The children suffer the most. Teachers deal with poverty on so many levels each day in their classrooms. In my county, with about a student population of about 4000, 40 student expulsion hearings were held during the last school year. Most of these students have low self-esteem. They are living below poverty level. They have little if any structure in their homes or in their lives. They don’t have the right clothes or nice furniture in their houses, or the means or desire to participate in extra-curricular activities. The parents of these students are concentrating their efforts on paying the light bill or keeping gas in the car so they can travel to their minimum wage job, if they have one. If they do not have a job they have to make trips to and from the welfare office.

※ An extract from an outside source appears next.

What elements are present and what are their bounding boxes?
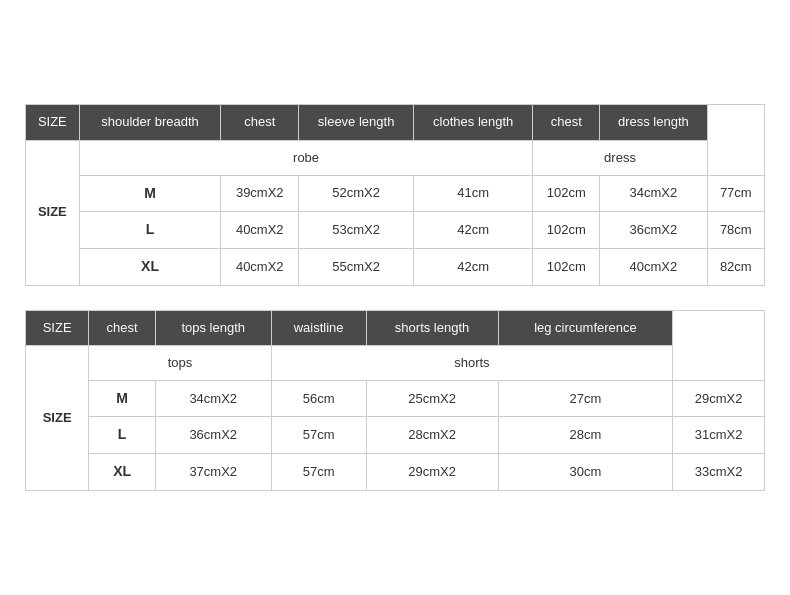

I remember one high school student recommended for expulsion who was living totally on his own. He was living in an old bus by himself. Our school district declared this high school student officially homeless.
On the porch in Gilboa, West Virginia, c. 1982
Photo: Carol Von Canon
Are politicians serious when they make promises to come up with a plan to help people get out of poverty or is it just another vote getting gimmick? I wonder.
I don’t think creating a welfare state is the way to go. Handouts cripple and only empower the giver. Appalachia has had enough of that plan of action.
West Virginians can be persuaded, Mr. Future President, if you are interested in our vote. That was proven when John F. Kennedy came to West Virginia, proving a Catholic could win here, when Bush came that proved a Republican could win.
Article 24 of the United Nations' Convention on the Rights of the Child states that every child in the world – regardless of race, sex or nationality – has the right to nutritious food and health care. It is hard to believe that in a country as prosperous as the United States, we have twice as many poor children as any other developed country.
Mr. Future President, when can we expect the war on poverty to reach the poor?
Note: Photographs by Builder Levy will be included in Appalachia U.S.A., an exhibition at Berea College, Berea, KY, in October, traveling to the Parkersburg Art Center, Parkersburg, WV, in November.